“Into the woods, Promenons-nous dans les bois” de Rob Marshall

Publié le 02 février 2015 par Boustoune

Les dirigeants de Walt Disney Pictures ont de la suite dans les idées… Avec Into the woods, ils continuent d’exploiter le filon des contes de fées, qui leur a plutôt bien réussi par le passé, et notamment ces dernières années, avec le triomphe de dessins animés comme Raiponce et La Reine des Neiges. Mais cette fois, il s’agit d’un film en prises de vues réelles, l’adaptation d’une comédie musicale de Stephen Sondheim et James Lapine qui a eu un certain succès à Broadway à la fin des années 1980 et fait se croiser plusieurs personnages de l’univers des frères Grimm : Le petit Chaperon Rouge, Cendrillon, Raiponce et Jack le tueur de géants.

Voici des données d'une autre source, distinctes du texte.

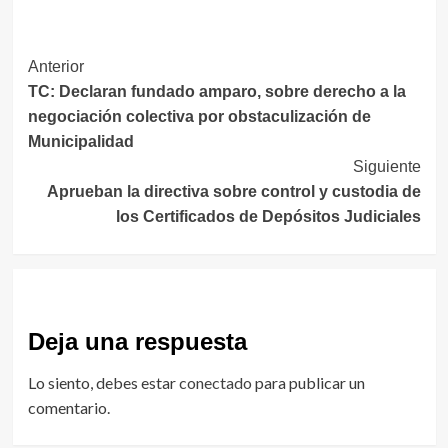
Navegación
Anterior
TC: Declaran fundado amparo, sobre derecho a la
de
negociación colectiva por obstaculización de
entradas
Municipalidad
Siguiente
Aprueban la directiva sobre control y custodia de
los Certificados de Depósitos Judiciales
Deja una respuesta
Lo siento, debes estar
conectado
para publicar un
comentario.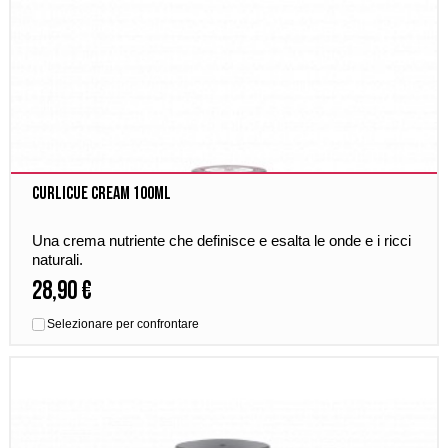
Curlicue Cream 100ml
Una crema nutriente che definisce e esalta le onde e i ricci
naturali.
28,90 €
Selezionare per confrontare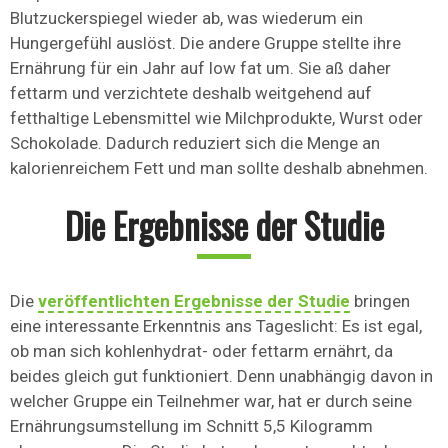
Blutzuckerspiegel wieder ab, was wiederum ein
Hungergefühl auslöst. Die andere Gruppe stellte ihre
Ernährung für ein Jahr auf low fat um. Sie aß daher
fettarm und verzichtete deshalb weitgehend auf
fetthaltige Lebensmittel wie Milchprodukte, Wurst oder
Schokolade. Dadurch reduziert sich die Menge an
kalorienreichem Fett und man sollte deshalb abnehmen.
Die Ergebnisse der Studie
Die
veröffentlichten Ergebnisse der Studie
bringen
eine interessante Erkenntnis ans Tageslicht: Es ist egal,
ob man sich kohlenhydrat- oder fettarm ernährt, da
beides gleich gut funktioniert. Denn unabhängig davon in
welcher Gruppe ein Teilnehmer war, hat er durch seine
Ernährungsumstellung im Schnitt 5,5 Kilogramm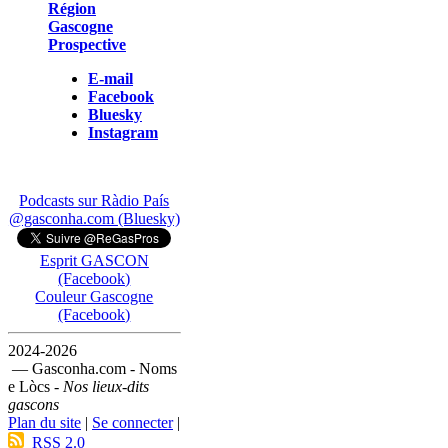
Région
Gascogne
Prospective
E-mail
Facebook
Bluesky
Instagram
Podcasts sur Ràdio País
@gasconha.com (Bluesky)
Esprit GASCON
(Facebook)
Couleur Gascogne
(Facebook)
2024-2026
— Gasconha.com - Noms
e Lòcs -
Nos lieux-dits
gascons
Plan du site
|
Se connecter
|
RSS 2.0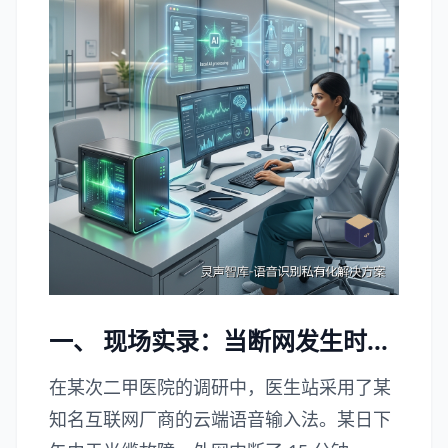
一、 现场实录：当断网发生时...
在某次二甲医院的调研中，医生站采用了某
知名互联网厂商的云端语音输入法。某日下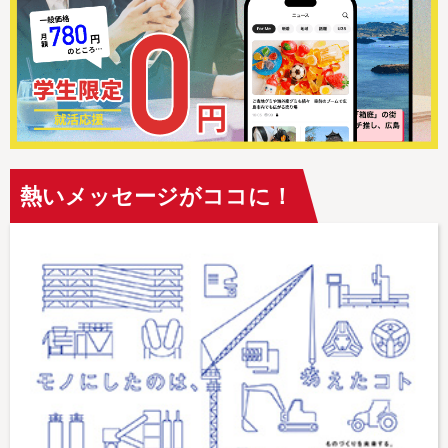
熱いメッセージがココに！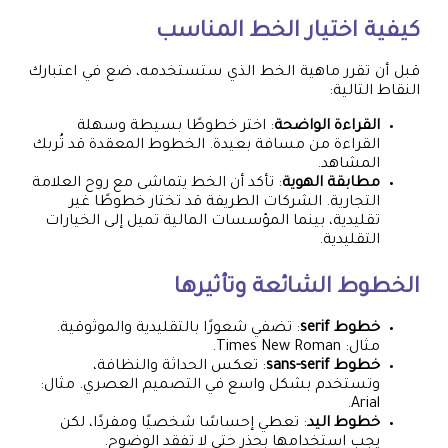
كيفية اختيار الخط المناسب
قبل أن تقرر ماهية الخط الذي ستستخدمه، ضع في اعتبارك
النقاط التالية:
القراءة الواضحة
: اختر خطوطًا بسيطة وسهلة
القراءة من مسافة بعيدة. الخطوط المعقدة قد تُربك
المشاهد.
مطابقة الهوية
: تأكد أن الخط يتماشى مع روح العلامة
التجارية. الشركات الطريفة قد تختار خطوطًا غير
تقليدية، بينما المؤسسات المالية تميل إلى الخيارات
التقليدية.
الخطوط الشائعة وتأثيرها
خطوط serif
: تضفي شعورًا بالتقليدية والموثوقية.
مثال: Times New Roman.
خطوط sans-serif
: تعكس الحداثة والنظافة،
وتستخدم بشكل واسع في التصميم العصري. مثال:
Arial.
خطوط اليد
: تعطي إحساسًا شخصيًا ومفردًا، لكن
يجب استخدامها بحذر حتى لا تفقد الوضوح.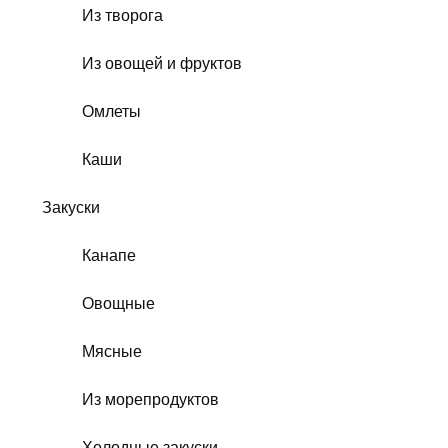
Из творога
Из овощей и фруктов
Омлеты
Каши
Закуски
Канапе
Овощные
Мясные
Из морепродуктов
Холодные закуски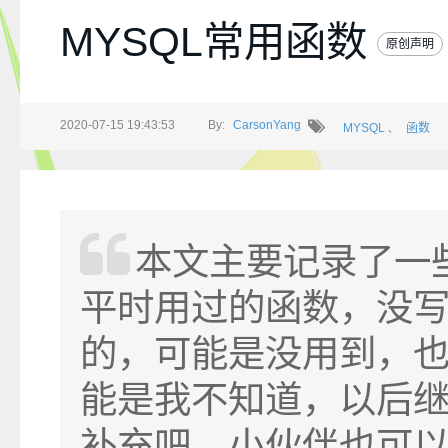
MYSQL常用函数
原创声明
2020-07-15 19:43:53
By:
CarsonYang
MYSQL
函数
、
本文主要记录了一
平时用过的函数，没
的，可能是没用到，
能是我不知道，以后
补充吧，小伙伴也可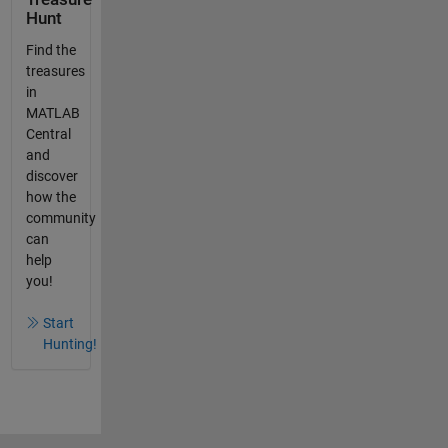
Hunt
Find the
treasures
in
MATLAB
Central
and
discover
how the
community
can
help
you!
Start
Hunting!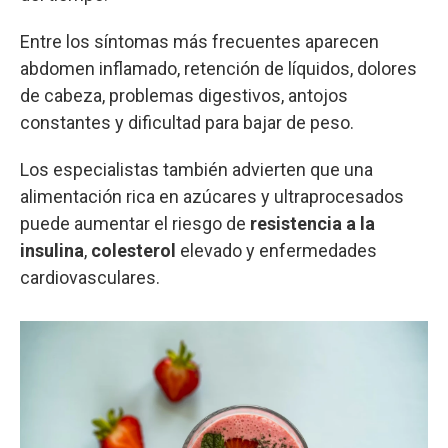
Entre los síntomas más frecuentes aparecen
abdomen inflamado, retención de líquidos, dolores
de cabeza, problemas digestivos, antojos
constantes y dificultad para bajar de peso.
Los especialistas también advierten que una
alimentación rica en azúcares y ultraprocesados
puede aumentar el riesgo de
resistencia a la
insulina
,
colesterol
elevado y enfermedades
cardiovasculares.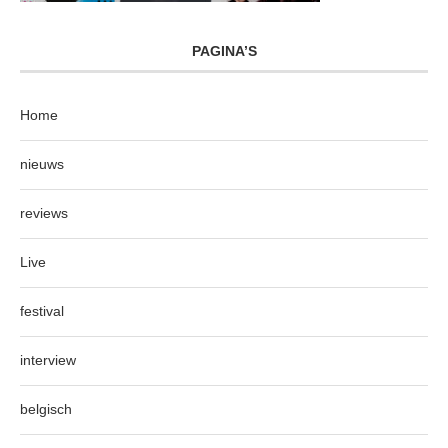
PAGINA’S
Home
nieuws
reviews
Live
festival
interview
belgisch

Le prétexte qui les réunit tous est l’histoire d’un boulanger (James Corden) et de son épouse(Emily Blunt) qui se lamentent de ne pas avoir d’enfant. Une affreuse sorcière (Meryl Streep), vient leur annoncer que leur stérilité est la conséquence d’une malédiction qu’elle a lancée jadis sur leur famille, suite à un conflit avec le père du boulanger. Pour conjurer le sort, le couple doit réunir quatre objets : un chaperon rouge, comme celui de cette petite-fille (Lilla Crawford) qui s’en va rendre visite chez sa mère-grand, sous le regard intéressé du Grand Méchant Loup (Johnny Depp), une pantoufle de vair, comme celle que Cendrillon (Anna Kendrick) rêve de porter au bal du Prince (Chris Pine), une vache blanche comme du lait, tel le bovidé que le jeune Jack (Daniel Huttleford) doit à contrecoeur vendre au marché, et une mèche de cheveux blonds comme les blés, et comme ceux de Raiponce. Cette quête ne sera pas sans conséquences sur la tranquillité du royaume…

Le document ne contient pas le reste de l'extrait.